The website describing the investment offer (in general terms) is still online at
A media article on the matter is here — https://venturebeat.com/2018/10/09/elevated-returns-gets-18-million-for-st-regis-aspen-resort-tokenized-real-estate/
Quote: “An Elevated Returns spokesperson wrote, “We’ve tokenized a portion of the St Regis Aspen which we formed as a single asset real estate investment trust (REIT). In accordance with the terms of the deposit agreement, each Aspen Digital Token will represent an indirect ownership interest in one deposited share of our common stock (the REIT which was formed for St. Regis Aspen). Essentially you have best of both worlds with REIT structure in place and blockchain technology with smart contract for St. Regis Aspen. The REIT provides tax efficient structure while the blockchain provides peer-to-peer investing and cross-border transaction made simpler for investors.” Unquote.
Not long after, a US company called tZero issued tokens to raise US$ 134 Million. They proposed to become a sponsor, a mentor company, to help other companies move into the world of Tokenization. They also planned to establish an online exchange for the secondary market trading of security tokens. You can read a media article about that here — https://medium.com/swlh/tzero-successful-migration-from-an-ico-to-sto-platform-launch-awaited-498957bdd076
And, just 2 weeks ago, a German company called BitBond issued the first German Bond-like financial security as a Token. That financial instrument was approved by the German regulatory agency.
It offered a Security Token with a 10 year duration. Interest of 4% is payable annually (1% per quarter) plus a variable bonus coupon payment annually. It is called the BitBond Token (BB1). After 10 years, the BB1 matures and is bought back at its original face value of 1 Euro per token.
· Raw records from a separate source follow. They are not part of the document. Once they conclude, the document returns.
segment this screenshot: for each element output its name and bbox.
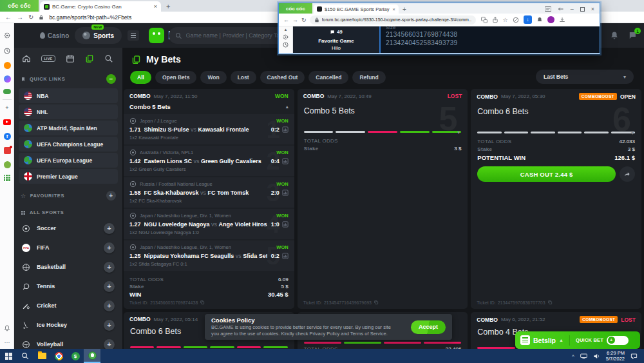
- tab-close-icon[interactable]: ×: [392, 6, 395, 12]
- share-icon[interactable]: [492, 17, 498, 23]
- copy-icon[interactable]: [200, 300, 205, 305]
- filter-refund[interactable]: Refund: [352, 71, 385, 84]
- download-active-icon[interactable]: ↓: [524, 15, 532, 24]
- history-clock-icon[interactable]: [3, 46, 12, 55]
- sidebar-item-atp-madrid[interactable]: ATP Madrid, Spain Men: [19, 121, 118, 135]
- sort-dropdown[interactable]: Last Bets ▾: [536, 70, 634, 84]
- send-to-device-icon[interactable]: [558, 6, 564, 12]
- profile-avatar[interactable]: [547, 16, 554, 23]
- bet-card-won[interactable]: COMBO May 7, 2022, 11:50 WON Combo 5 Bet…: [124, 89, 294, 309]
- stats-icon[interactable]: [282, 158, 289, 164]
- stats-icon[interactable]: [282, 253, 289, 259]
- casino-tab[interactable]: Casino: [40, 32, 69, 39]
- bet-site-icon[interactable]: [3, 146, 12, 155]
- bet-card-lost[interactable]: COMBO May 7, 2022, 10:49 LOST 5 Combo 5 …: [298, 89, 468, 309]
- sidebar-item-tennis[interactable]: Tennis+: [14, 277, 122, 296]
- filter-lost[interactable]: Lost: [231, 71, 256, 84]
- coccoc-brand-logo[interactable]: cốc cốc: [0, 0, 39, 12]
- start-button[interactable]: [0, 349, 17, 363]
- sidebar-item-premier-league[interactable]: Premier League: [19, 169, 118, 184]
- sidebar-item-cricket[interactable]: Cricket+: [14, 296, 122, 315]
- coccoc-taskbar-icon[interactable]: [84, 349, 100, 363]
- ticket-number[interactable]: 2134566031769874438: [386, 30, 600, 39]
- sidebar-item-nba[interactable]: NBA: [19, 88, 118, 103]
- accept-cookies-button[interactable]: Accept: [411, 320, 446, 334]
- add-shortcut-icon[interactable]: +: [3, 103, 12, 112]
- filter-cancelled[interactable]: Cancelled: [308, 71, 348, 84]
- coccoc-brand-logo[interactable]: cốc cốc: [279, 3, 312, 14]
- sidebar-item-basketball[interactable]: Basketball+: [14, 257, 122, 277]
- filter-cashed-out[interactable]: Cashed Out: [260, 71, 305, 84]
- notifications-bell-icon[interactable]: [610, 31, 620, 41]
- games-gamepad-icon[interactable]: [3, 87, 12, 96]
- forward-icon[interactable]: →: [292, 17, 298, 23]
- copy-icon[interactable]: [547, 300, 553, 305]
- add-favourite-button[interactable]: +: [106, 191, 116, 201]
- url-text[interactable]: bc.game/sports?bt-path=%2Fbets: [49, 14, 131, 21]
- filter-won[interactable]: Won: [200, 71, 226, 84]
- hamburger-menu-icon[interactable]: [128, 30, 139, 41]
- notifications-bell-icon[interactable]: [3, 324, 12, 333]
- blocked-content-icon[interactable]: [513, 17, 519, 23]
- new-tab-button[interactable]: +: [402, 6, 406, 13]
- sidebar-item-uefa-europa-league[interactable]: UEFA Europa League: [19, 153, 118, 168]
- add-sport-button[interactable]: +: [104, 242, 115, 253]
- settings-gear-icon[interactable]: [283, 34, 289, 40]
- back-icon[interactable]: ←: [5, 14, 12, 21]
- sidebar-item-fifa[interactable]: FIFA FIFA+: [14, 238, 122, 257]
- chrome-icon[interactable]: [50, 349, 67, 363]
- close-icon[interactable]: ×: [591, 6, 594, 12]
- messenger-icon[interactable]: [3, 74, 12, 83]
- filter-all[interactable]: All: [130, 71, 151, 84]
- downloads-tray-icon[interactable]: [559, 17, 565, 23]
- taskbar-search-icon[interactable]: [17, 349, 33, 363]
- collapse-quick-links-button[interactable]: –: [106, 74, 116, 84]
- sheets-icon[interactable]: [3, 173, 12, 182]
- action-center-icon[interactable]: [630, 353, 638, 360]
- bet-card-open[interactable]: COMBO May 7, 2022, 05:30 COMBOBOOST OPEN…: [471, 89, 641, 309]
- favorite-game-value[interactable]: Hilo: [332, 45, 341, 51]
- maximize-icon[interactable]: [580, 7, 585, 12]
- forward-icon[interactable]: →: [17, 14, 23, 21]
- plant-icon[interactable]: [3, 160, 12, 169]
- sidebar-item-nhl[interactable]: NHL: [19, 104, 118, 119]
- scroll-up-icon[interactable]: ▴: [285, 27, 287, 32]
- reader-mode-icon[interactable]: [545, 6, 551, 12]
- sidebar-item-uefa-champions-league[interactable]: UEFA Champions League: [19, 137, 118, 152]
- popup-tab[interactable]: $150 BC.GAME Sports Parlay ×: [314, 5, 399, 14]
- network-icon[interactable]: [580, 353, 587, 359]
- filter-open-bets[interactable]: Open Bets: [155, 71, 197, 84]
- live-icon[interactable]: LIVE: [41, 55, 55, 62]
- add-sport-button[interactable]: +: [104, 320, 115, 331]
- my-bets-icon[interactable]: [85, 54, 94, 63]
- banking-app-icon[interactable]: $: [67, 349, 84, 363]
- bookmark-star-icon[interactable]: ☆: [503, 17, 508, 23]
- notifications-bell-icon[interactable]: [536, 17, 543, 23]
- calendar-icon[interactable]: [66, 54, 75, 63]
- home-icon[interactable]: [22, 54, 31, 63]
- forum-popup-window[interactable]: cốc cốc $150 BC.GAME Sports Parlay × + –…: [278, 3, 600, 54]
- sidebar-item-volleyball[interactable]: Volleyball+: [14, 335, 122, 349]
- copy-icon[interactable]: [374, 300, 379, 305]
- add-sport-button[interactable]: +: [104, 262, 115, 273]
- settings-gear-icon[interactable]: [3, 31, 12, 40]
- stats-icon[interactable]: [282, 221, 289, 228]
- betslip-bar[interactable]: Betslip ▲ QUICK BET +: [515, 331, 640, 349]
- chevron-down-icon[interactable]: ▾: [457, 130, 460, 135]
- sidebar-item-soccer[interactable]: Soccer+: [14, 219, 122, 238]
- add-sport-button[interactable]: +: [104, 300, 115, 311]
- tray-expand-icon[interactable]: ^: [572, 353, 574, 359]
- more-dots-icon[interactable]: ···: [3, 338, 12, 347]
- sidebar-item-ice-hockey[interactable]: Ice Hockey+: [14, 315, 122, 335]
- popup-url-box[interactable]: forum.bc.game/topic/9330-150-bcgame-spor…: [310, 15, 476, 25]
- rewards-crown-icon[interactable]: [3, 61, 12, 70]
- new-tab-button[interactable]: +: [166, 3, 170, 10]
- chat-icon[interactable]: 1: [628, 31, 638, 41]
- history-clock-icon[interactable]: [283, 42, 289, 48]
- add-sport-button[interactable]: +: [104, 339, 115, 349]
- file-explorer-icon[interactable]: [33, 349, 50, 363]
- stats-icon[interactable]: [282, 190, 289, 196]
- facebook-icon[interactable]: f: [3, 132, 12, 141]
- add-sport-button[interactable]: +: [104, 281, 115, 292]
- translate-icon[interactable]: [481, 17, 488, 23]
The funds raised will be used to create loans for SMEs based all around the world.
The issuer of the token is Bitbond Finance GmbH, a company fully owned by Bitbond GmbH. Bitbond is a crypto-currency based lending platform for business loans that operates globally. Founded in 2013, Bitbond now facilitates more than $1 million in business loans every month.
Germany’s first security token will be issued on the Stellar blockchain. With a processing capacity of over 1,000 transactions per second, transaction costs at a fraction of a cent, a built in decentralized exchange and a global network of active partners using the platform, Stellar is one of the most efficient blockchains for payment processing and token issuance.
Who can invest in the BB1 token? Answer — Anybody around the world who is not a US or Canadian citizen. The project received approval to issue this tokenized bond from Germany’s Federal Financial Supervisory Authority (BaFin).
BitBond are hoping to raise a maximum of US$ 113 Million and a minimum raise of $ 3 Million.
BOOM has summarized the history of Blockchain technology in some detail in previous editorials but here are the key points —
1. The first Cryptology BlockChain paper occurred in 1991 — 27 years ago. It was essentially a cryptographic description of a “chain of blocks”.
2. The National Security Agency of the USA (the NSA) released a paper on 18th June 1996 — 22 years ago. “How to Make a Mint – The Cryptography of Anonymous Electronic Cash”. It was published by MIT October 31st 1996 — the Massachusetts Institute of Technology.
3. Satoshi Nakamoto released the original paper on Bitcoin on October 31st 2008 on Bitcoin.org. The Source Code was implemented early 2009 — 10 years ago.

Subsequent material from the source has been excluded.